Access Control List in C# and .NET Framework

Access Control Lists used by Operating System to restrict access to files, folders, registry, printers, services, and other resource. We need to know ACL for several reasons. First of all, we need to know how to protect files, folder and etc… with ACLs from within our code and second of all we need to know how to allow certain access to files and folders if we require access for our application but default permission is restricting us from access these resources.

Discretionary access control list (DACL) is a mechanism that is utilized by OS in order to allow or restrict access by the users or groups to certain resources such as files and folders. In general, DACL is controlled by the owner of the object. User access to object are is controlled with the help of Access Control Entries (ACE).

Permissions are inherited for the most of the part. For instance, if we create subfolder, this subfolder will inherit permissions set for its parent folder same applies for registry key and other objects.
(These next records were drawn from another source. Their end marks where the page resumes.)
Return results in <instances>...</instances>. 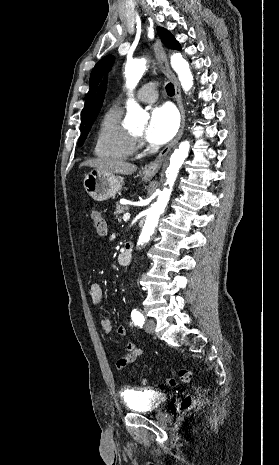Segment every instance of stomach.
Returning <instances> with one entry per match:
<instances>
[{"instance_id":"stomach-1","label":"stomach","mask_w":279,"mask_h":465,"mask_svg":"<svg viewBox=\"0 0 279 465\" xmlns=\"http://www.w3.org/2000/svg\"><path fill=\"white\" fill-rule=\"evenodd\" d=\"M151 177L143 176L148 181ZM123 179L113 173L92 170L84 178L86 192L96 201H105L114 197L123 186Z\"/></svg>"}]
</instances>
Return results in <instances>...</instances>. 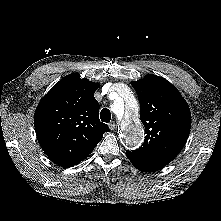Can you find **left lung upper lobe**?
<instances>
[{
    "label": "left lung upper lobe",
    "instance_id": "left-lung-upper-lobe-1",
    "mask_svg": "<svg viewBox=\"0 0 221 221\" xmlns=\"http://www.w3.org/2000/svg\"><path fill=\"white\" fill-rule=\"evenodd\" d=\"M131 85L140 102V119L145 126L143 145L129 154L162 166L183 149L191 127L188 104L166 79L149 74Z\"/></svg>",
    "mask_w": 221,
    "mask_h": 221
}]
</instances>
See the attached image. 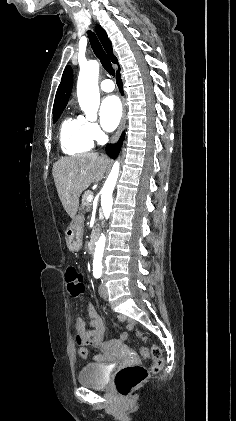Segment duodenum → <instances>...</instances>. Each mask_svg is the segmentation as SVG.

.NET Framework allows us to use FileSystemRights enumeration to specify file and folder permissions.

 

FileSystemRights MemberDescription
FullControl All permissions
Modify All folders permissions
ReadAndExecute View files and run applications
ListDirectory Browse a folder
Read View a file or a folder
Write Create files in a directory
Other members Standard permissions

Security access control list (SACL) is an audit mechanism that tracks what files or folders were accessed and how they were accessed. SACL can do only one thing which is logging access information. This capability is good for intrusion detection for example.
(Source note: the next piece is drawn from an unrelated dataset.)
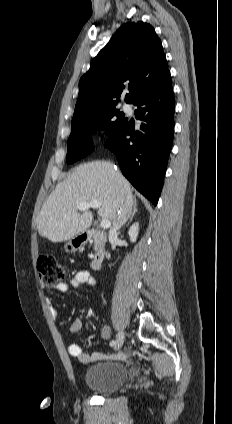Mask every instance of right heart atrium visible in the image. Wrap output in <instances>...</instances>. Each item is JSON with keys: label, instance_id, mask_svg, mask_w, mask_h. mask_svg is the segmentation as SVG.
Wrapping results in <instances>:
<instances>
[{"label": "right heart atrium", "instance_id": "right-heart-atrium-1", "mask_svg": "<svg viewBox=\"0 0 232 424\" xmlns=\"http://www.w3.org/2000/svg\"><path fill=\"white\" fill-rule=\"evenodd\" d=\"M96 135L98 138H103L106 135V129L101 126L97 129Z\"/></svg>", "mask_w": 232, "mask_h": 424}]
</instances>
If we want to work with ACL by viewing them or configuring, we need to use System.Security.AccessControl namespace. We can use classes of this name space to access ACL, SACL, and DACL for file, folder, registry key and etc…

Three ACL classes are important to know. They are:

  • <Type>Security - used for retrival of collections of DACL and SACL as well as adding and removing ACLs.
  • <Type>AccessRule – set of access rights for users or group of users.
  • <Type>AuditRule - set of access rights that we want to audited for a user or group.
We can analyze ACL like that:

DirectorySecurity ds = new DirectorySecurity(@"C:\Program Files", AccessControlSections.Access);
AuthorizationRuleCollection arc = ds.GetAccessRules(true, true, typeof(NTAccount));
foreach (FileSystemAccessRule ar in arc)
    Console.WriteLine(ar.IdentityReference + ": " + ar.AccessControlType + " " + ar.FileSystemRights);

We can configure ACL like that:

string dir = @"C:\test";
DirectorySecurity ds = Directory.GetAccessControl(dir);
ds.AddAccessRule(new FileSystemAccessRule("Guest", FileSystemRights.Read, AccessControlType.Allow));
Directory.SetAccessControl(dir, ds);

To remove an access rule we use AddAccessRule with RemoveAccessRule.

We can also set access rule using SetAccessRuleProtection(true, true) if we need to protect ourselves from inheriting local securyt and setting the one we are coping from.